The new social network doesn't really have a purpose

Dec 5, 2012 12:18 GMT  ·  By

Socl, Microsoft's latest foray into the social networking world is here. Microsoft has been working on it for over a year and it's now finally ready for everyone to join. It's gotten a few updates along the way and the latest puts a lot of emphasis on the visual aspects.

It borrows from the Windows 8 look, but the first impression you'll get is that this is Pinterest, but a bit more chaotic.

Because that's what the team behind it finally settled on, after trying to determine exactly what Socl is for.

The gist of it is that you can create posts, a collage of images and links, about any topic you want. It goes beyond what Pinterest does, but there's one big caveat, you can only add content from Bing searches.

To create a new post, you search for whatever it is you want to post about and then add the links and photos Bing serves to the post.

It's a good idea since you'd be using a search engine to find the stuff you'd want to add anyway.

On Pinterest, many of the images are plucked straight from Google Image Search. In practice though, it's very limiting as you have to stick with what Bing provides.
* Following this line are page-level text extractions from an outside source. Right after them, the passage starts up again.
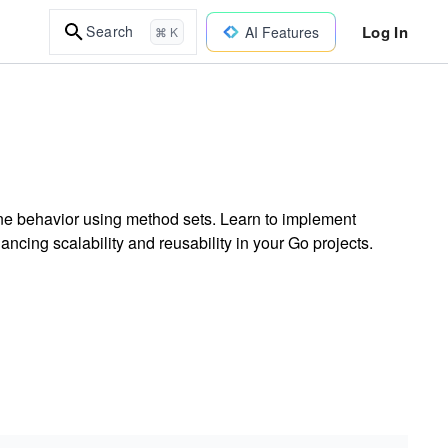
Log In
Search
AI Features
⌘ K
ne behavior using method sets. Learn to implement
ancing scalability and reusability in your Go projects.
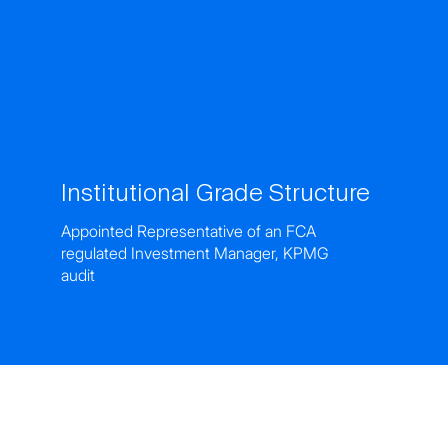
Institutional Grade Structure
Appointed Representative of an FCA
regulated Investment Manager, KPMG
audit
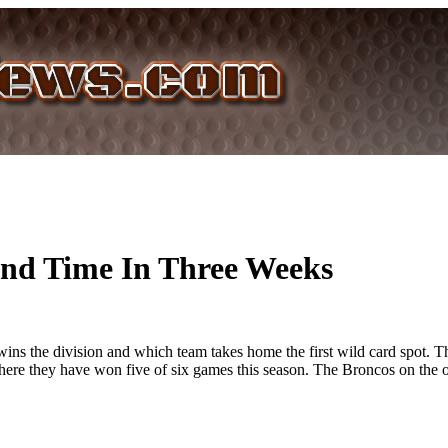
2nd Time In Three Weeks
ins the division and which team takes home the first wild card spot. T
where they have won five of six games this season. The Broncos on the o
There seems to have been another option, the socl bookmarklet, which you can imagine worked just like the Pinterest bookmarklet and would have enabled you to start a post from any web page, but it's not working for now, possibly forever.
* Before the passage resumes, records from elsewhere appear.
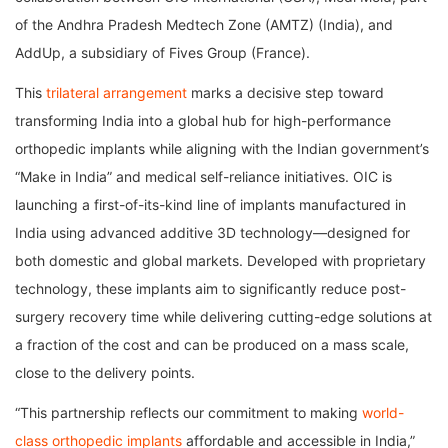
of the Andhra Pradesh Medtech Zone (AMTZ) (India), and
AddUp, a subsidiary of Fives Group (France).
This
trilateral arrangement
marks a decisive step toward
transforming India into a global hub for high-performance
orthopedic implants while aligning with the Indian government’s
“Make in India” and medical self-reliance initiatives. OIC is
launching a first-of-its-kind line of implants manufactured in
India using advanced additive 3D technology—designed for
both domestic and global markets. Developed with proprietary
technology, these implants aim to significantly reduce post-
surgery recovery time while delivering cutting-edge solutions at
a fraction of the cost and can be produced on a mass scale,
close to the delivery points.
“This partnership reflects our commitment to making
world-
class orthopedic implants
affordable and accessible in India,”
Overall, there doesn't seem to be a lot of purpose to Socl. It's designed to work like Pinterest, but then it's artificially limited, so it can't actually compete with Pinterest.

But if it's not a Pinterest clone, what's the point? There are a few more features, that seem tacked on at best, like "parties," Microsoft's take on Google+ Hangouts, in a way.

The parties enable several users to watch online videos at the same time. This has nothing to do with the catalogs that are the main function of the site.